Italian for Beginners

Home > Literature > Italian for Beginners > Page 11
Italian for Beginners Page 11

by Kristin Harmel


  I nodded warily. “Okay.”

  “Good,” Karina said. She seemed to be waiting for something.

  “Wait, now now?”

  She looked bewildered. “Of course. You have the money?”

  I hesitated. This was foolish, wasn’t it? For all I knew, I’d never see this woman again. But there was something about her that struck me as honest. Sure, I was being foolish and making a decision I never would have made at home. But in my gut, I felt like it was the right thing to do.

  “Yes,” I said. I pulled out my wallet and counted ten twenty-euro bills into Karina’s outstretched hand.

  She smiled once the counting was done. “Good. Shall we go? I will help you with your bags. I told my boss I needed just a half hour, and he said fine. We are not busy.”

  I nodded and stood up, prepared to take the handle of my suitcase. But Karina grabbed it instead and began dragging.

  “Wait, I can do it,” I said.

  She shook her head. “You are a wimp,” she said over her shoulder. She was already pulling it down the street. She was freakishly strong.

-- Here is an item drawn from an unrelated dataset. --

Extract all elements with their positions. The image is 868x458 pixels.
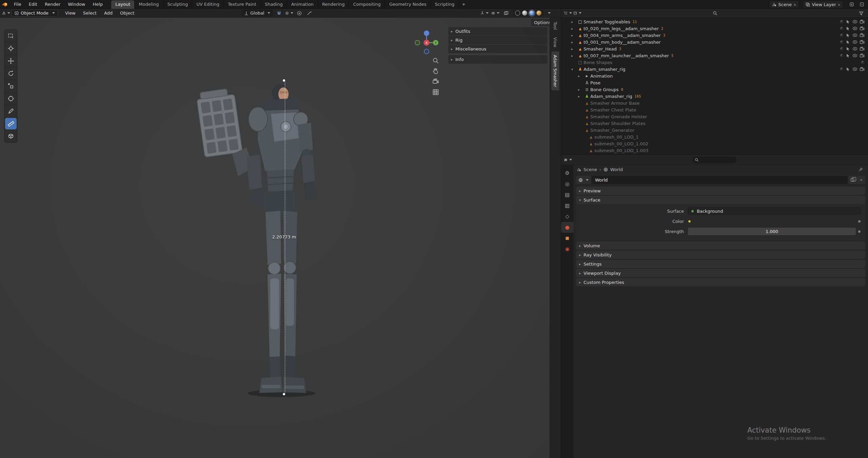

  I hurried along after her with my duffel and purse slung over my shoulder. Karina chattered along the way about things we were passing: the meat market where she liked to buy sausages, the greengrocer who stared at her chest whenever she picked out fruit, the wine shop that gave her a discount if she tried a new kind of wine. After we’d walked a couple blocks, zigzagging in and out of alleyways, she stopped in front of a tall, old-looking building that was painted a faded copper color.

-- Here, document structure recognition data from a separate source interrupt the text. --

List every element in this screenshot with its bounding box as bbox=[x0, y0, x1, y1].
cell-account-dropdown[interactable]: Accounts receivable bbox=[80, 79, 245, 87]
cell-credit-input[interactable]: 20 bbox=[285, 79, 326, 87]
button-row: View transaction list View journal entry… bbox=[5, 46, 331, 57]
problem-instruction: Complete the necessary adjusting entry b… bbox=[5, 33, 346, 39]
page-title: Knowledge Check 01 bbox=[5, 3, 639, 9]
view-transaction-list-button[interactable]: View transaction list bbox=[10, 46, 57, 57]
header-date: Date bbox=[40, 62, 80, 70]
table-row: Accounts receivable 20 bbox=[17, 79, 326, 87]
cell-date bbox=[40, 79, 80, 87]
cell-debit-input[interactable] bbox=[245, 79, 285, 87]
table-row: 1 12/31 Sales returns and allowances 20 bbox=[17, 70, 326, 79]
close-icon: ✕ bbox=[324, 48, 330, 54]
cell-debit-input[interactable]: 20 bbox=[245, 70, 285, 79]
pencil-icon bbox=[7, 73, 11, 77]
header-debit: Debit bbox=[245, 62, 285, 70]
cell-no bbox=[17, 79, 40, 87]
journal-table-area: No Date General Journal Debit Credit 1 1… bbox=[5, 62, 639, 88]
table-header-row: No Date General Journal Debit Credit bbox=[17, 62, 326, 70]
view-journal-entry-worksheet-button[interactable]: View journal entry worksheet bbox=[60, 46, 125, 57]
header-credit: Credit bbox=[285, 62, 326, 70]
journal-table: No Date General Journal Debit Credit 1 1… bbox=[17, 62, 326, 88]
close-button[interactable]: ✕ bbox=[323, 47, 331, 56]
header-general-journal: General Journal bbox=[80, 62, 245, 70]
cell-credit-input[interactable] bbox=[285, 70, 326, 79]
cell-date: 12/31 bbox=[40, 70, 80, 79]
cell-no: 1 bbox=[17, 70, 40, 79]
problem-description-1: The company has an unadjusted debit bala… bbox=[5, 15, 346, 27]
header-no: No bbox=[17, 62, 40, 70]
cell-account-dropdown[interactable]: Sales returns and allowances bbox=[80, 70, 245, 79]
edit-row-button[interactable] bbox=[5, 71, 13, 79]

  “We have arrived,” she said. She dug in her pocket for a moment for her keys and turned one in the front lock. The massive wooden door cracked open, and Karina threw her weight up against it and tumbled, along with my suitcase, into the foyer. “Sometimes the door sticks,” she said. “You have to push.”

  I shook my head and followed her inside. She glanced back. “Can you help me with the suitcase?” she asked, pointing to the stairs.

  “Of course.” Together, we lugged my bag up three flights of stairs. I was sweating again by the time we reached the third-floor landing, but Karina looked as cool and unfazed as ever.

  “Wait here,” she said crisply. She turned another key in the lock of a door just to the right of the landing, and I craned my neck a little to catch a glimpse inside her apartment. All that I managed to see before she slammed the door were her burnt-orange walls, her cream-tiled floors, and several pieces of dark wood furniture that seemed to match beams on the ceilings. It looked nicer than I would have expected for such a wacky waitress.

  She emerged a moment later and held up a single key. “Yours,” she said simply. She nodded back to the stairway and added. “Up one floor.”

  Lugging the suitcase once more, we walked up one more flight of stairs. Karina turned the key in the lock of a door just at the top of the stairway and pushed it open. “Welcome home,” she said cheerfully.

  I stopped in the doorway and stared. The room was tiny; it looked more like a converted walk-in closet than an actual apartment. There was a twin bed pushed up against the far wall, and there appeared to be a complicated set of drawers underneath the mattress. Gauzy white curtains fluttered at the edges of a big picture window above the bed. Against the right wall was a small door that I guessed led to the bathroom. Against the left wall was a small archway.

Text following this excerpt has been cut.